SuaraSumbar.id - Bayi yang lahir dengan kondisi prematur bisa menjadi potensial penyumbang stunting terbesar jika tidak ditangani dengan tepat. Hal itu dinyatakan dokter Anak Konsultan Neonatologi Prof. Dr. dr. Rinawati Rohsiswatmo, Sp. A(K).
"Bayi prematur memang belum waktunya, belum siap. Ini kalau tidak ditangani dengan benar, dia akan menjadi potensial penyumbang stunting terbesar,” kata dokter lulusan Universitas Indonesia itu dalam sesi media gathering secara virtual, Senin (25/7/2022).
Studi mengenai 137 negara berkembang yang dipublikasikan di jurnal PLOS Medicine menyebutkan sebanyak 32,5 persen kasus stunting disebabkan oleh kelahiran prematur.
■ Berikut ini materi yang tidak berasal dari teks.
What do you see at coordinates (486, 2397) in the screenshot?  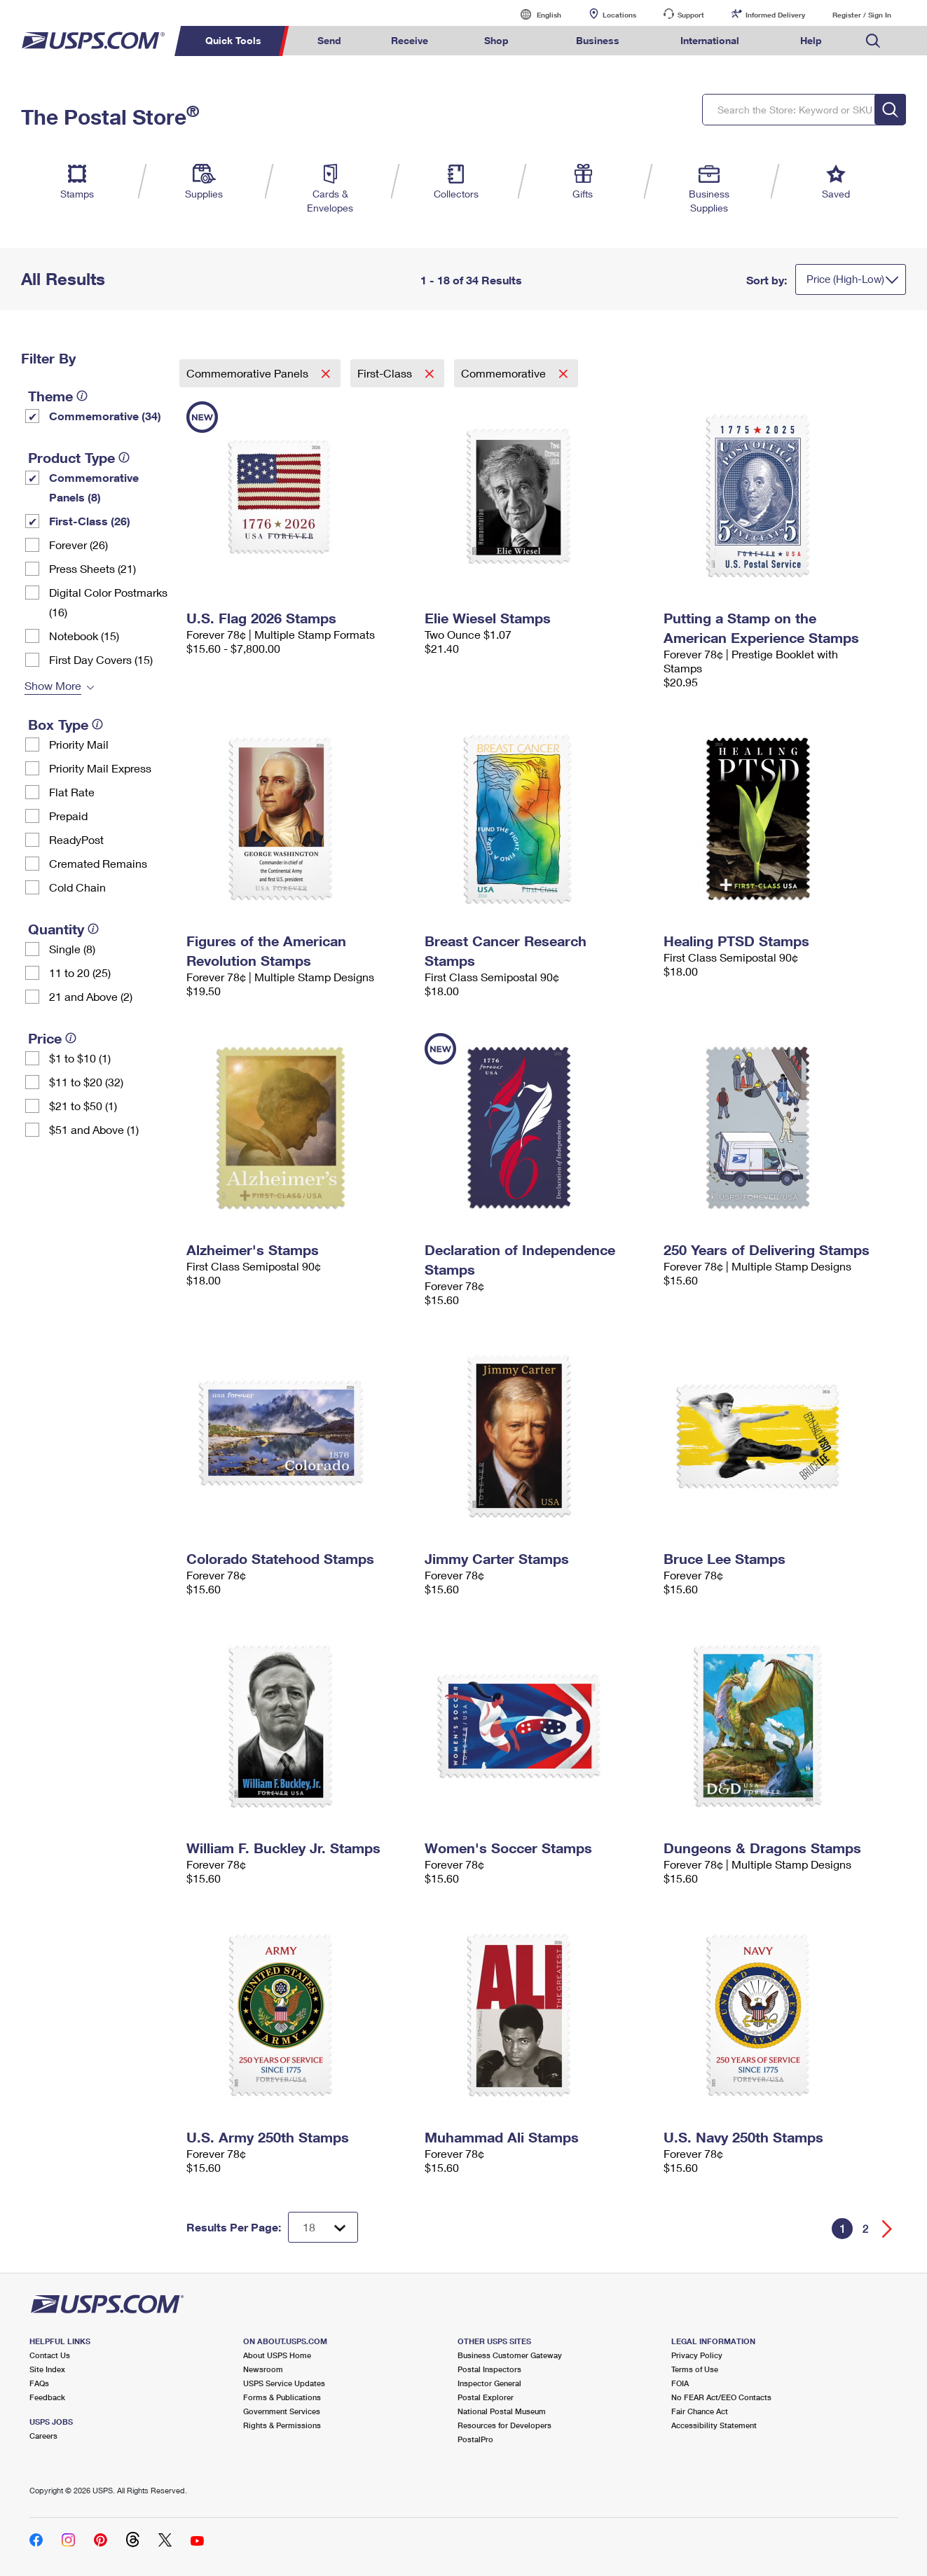 I see `Postal Explorer` at bounding box center [486, 2397].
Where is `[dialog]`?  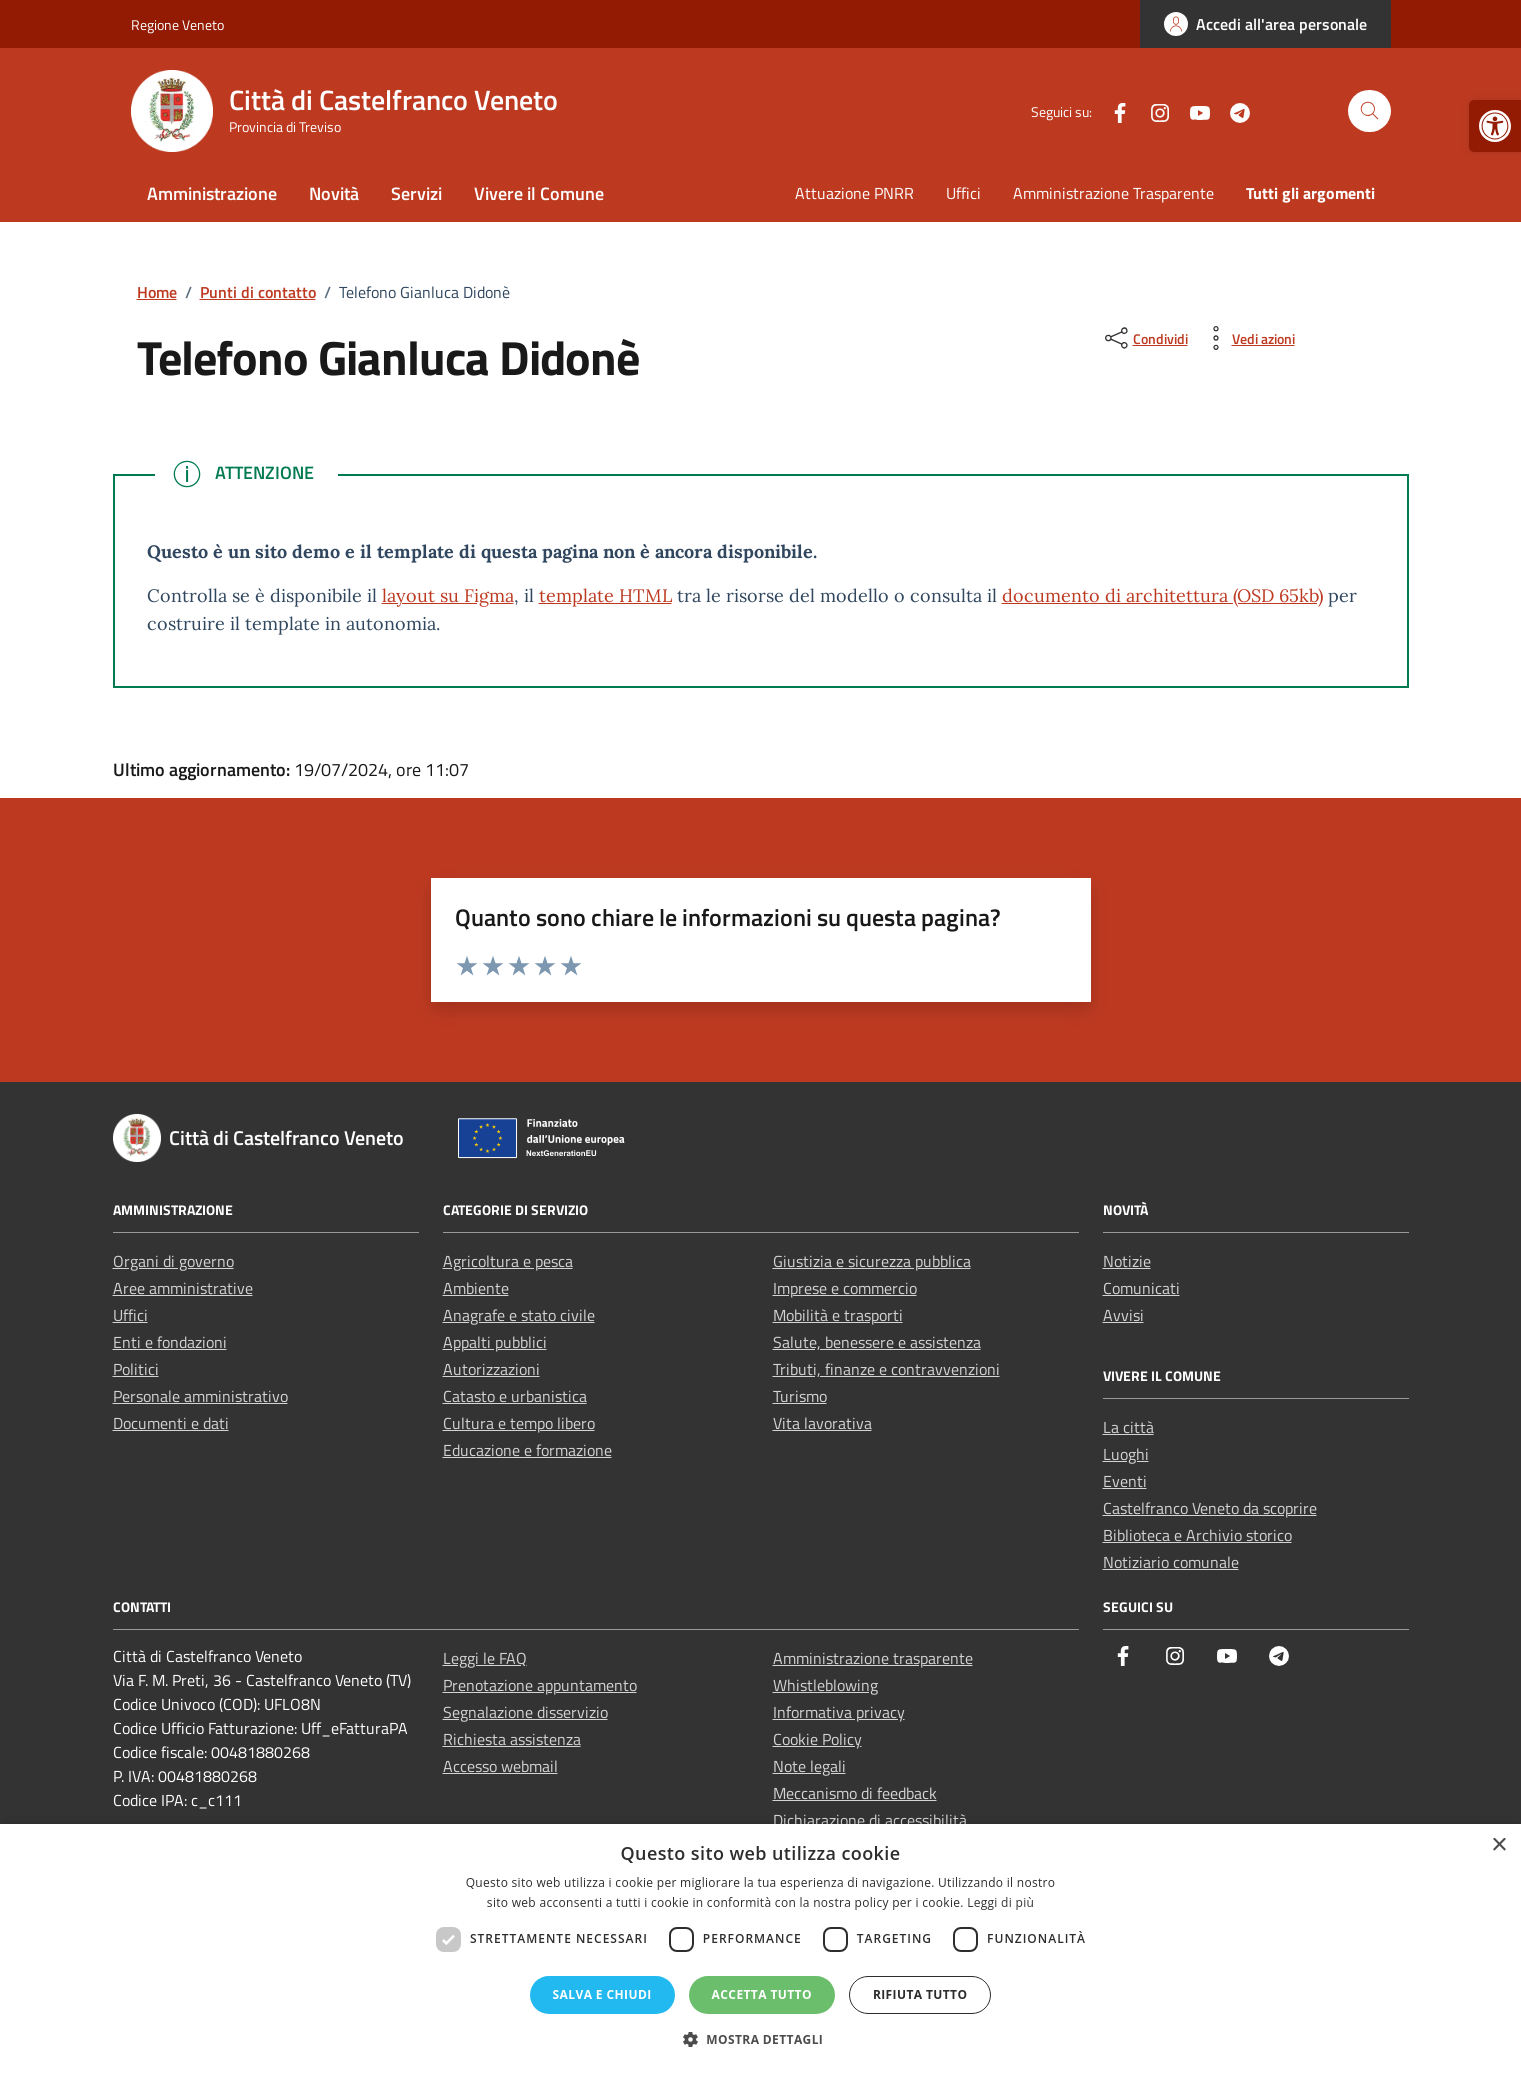 [dialog] is located at coordinates (760, 1948).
Sementara itu, data Riset Kesehatan Dasar (Riskesdas) pada 2018 menunjukkan bayi dengan berat lahir rendah (BBLR) memengaruhi sekitar 20 persen dari terjadinya stunting di Indonesia.
Rina mengatakan bayi dengan kelahiran prematur dan BBLR masuk ke dalam bayi yang berisiko tinggi mengalami stunting.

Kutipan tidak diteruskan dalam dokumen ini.